▸ Exercise description:
The lines to find are those in the entries that hold the word "Global"; copy every one of them.

┌─ Raw data

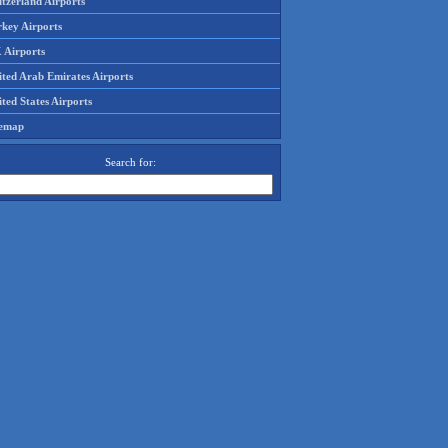
tzerland Airports
rkey Airports
 Airports
ited Arab Emirates Airports
ted States Airports
temap
Search for:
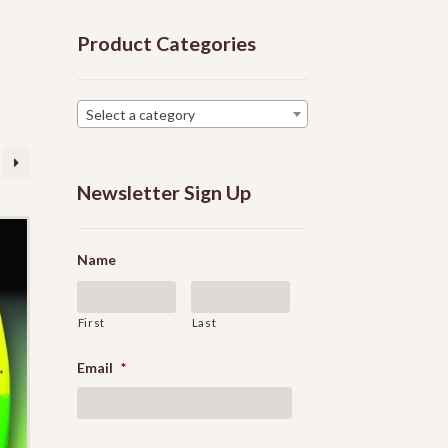
Product Categories
Select a category
Newsletter Sign Up
Name
First
Last
Email
*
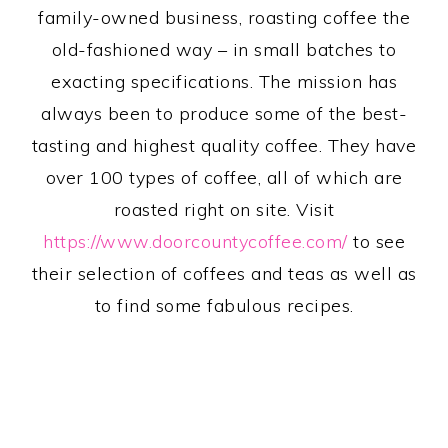
family-owned business, roasting coffee the
old-fashioned way – in small batches to
exacting specifications. The mission has
always been to produce some of the best-
tasting and highest quality coffee. They have
over 100 types of coffee, all of which are
roasted right on site. Visit
https://www.doorcountycoffee.com/
to see
their selection of coffees and teas as well as
to find some fabulous recipes.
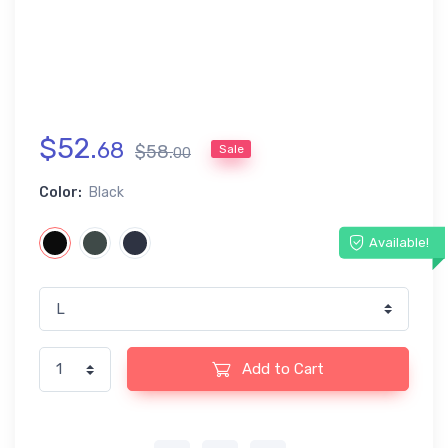
$
52
.
68
$
58
.
Sale
00
Color:
Black
Available!
Add to Cart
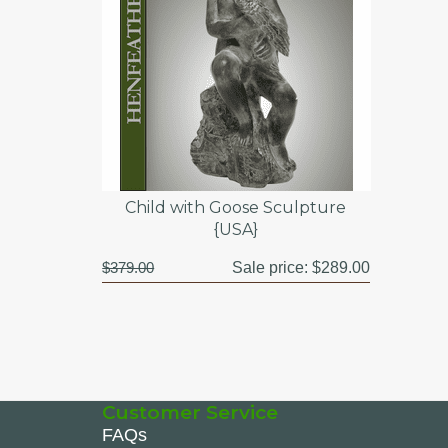
Child with Goose Sculpture
{USA}
$379.00
Sale price:
$289.00
Customer Service
FAQs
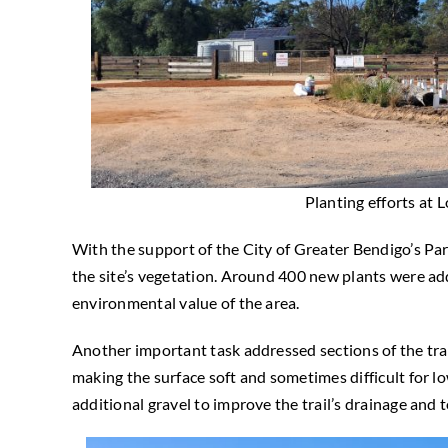
Planting efforts at
With the support of the City of Greater Bendigo’s Pa
the site’s vegetation. Around 400 new plants were a
environmental value of the area.
Another important task addressed sections of the trail
making the surface soft and sometimes difficult for l
additional gravel to improve the trail’s drainage and t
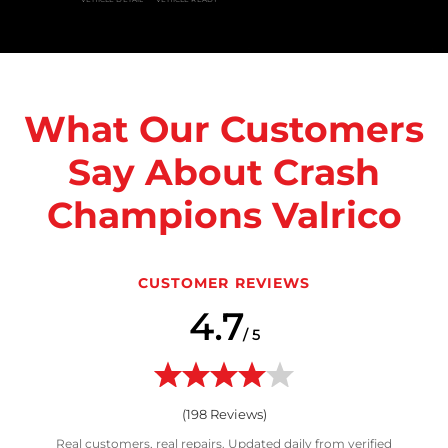
What Our Customers
Say About Crash
Champions Valrico
CUSTOMER REVIEWS
4.7
/ 5
(
198
Reviews)
Real customers, real repairs. Updated daily from verified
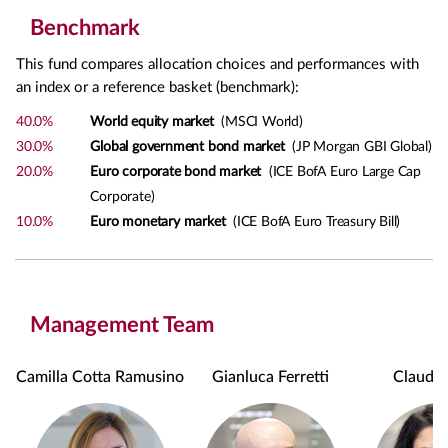
Benchmark
This fund compares allocation choices and performances with
an index or a reference basket (benchmark):
40.0%
World equity market
(MSCI World)
30.0%
Global government bond market
(JP Morgan GBI Global)
20.0%
Euro corporate bond market
(ICE BofA Euro Large Cap
Corporate)
10.0%
Euro monetary market
(ICE BofA Euro Treasury Bill)
Management Team
Camilla Cotta Ramusino
Gianluca Ferretti
Claudia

└─

▸ Exercise answer:
Global government bond market
(JP Morgan GBI Global)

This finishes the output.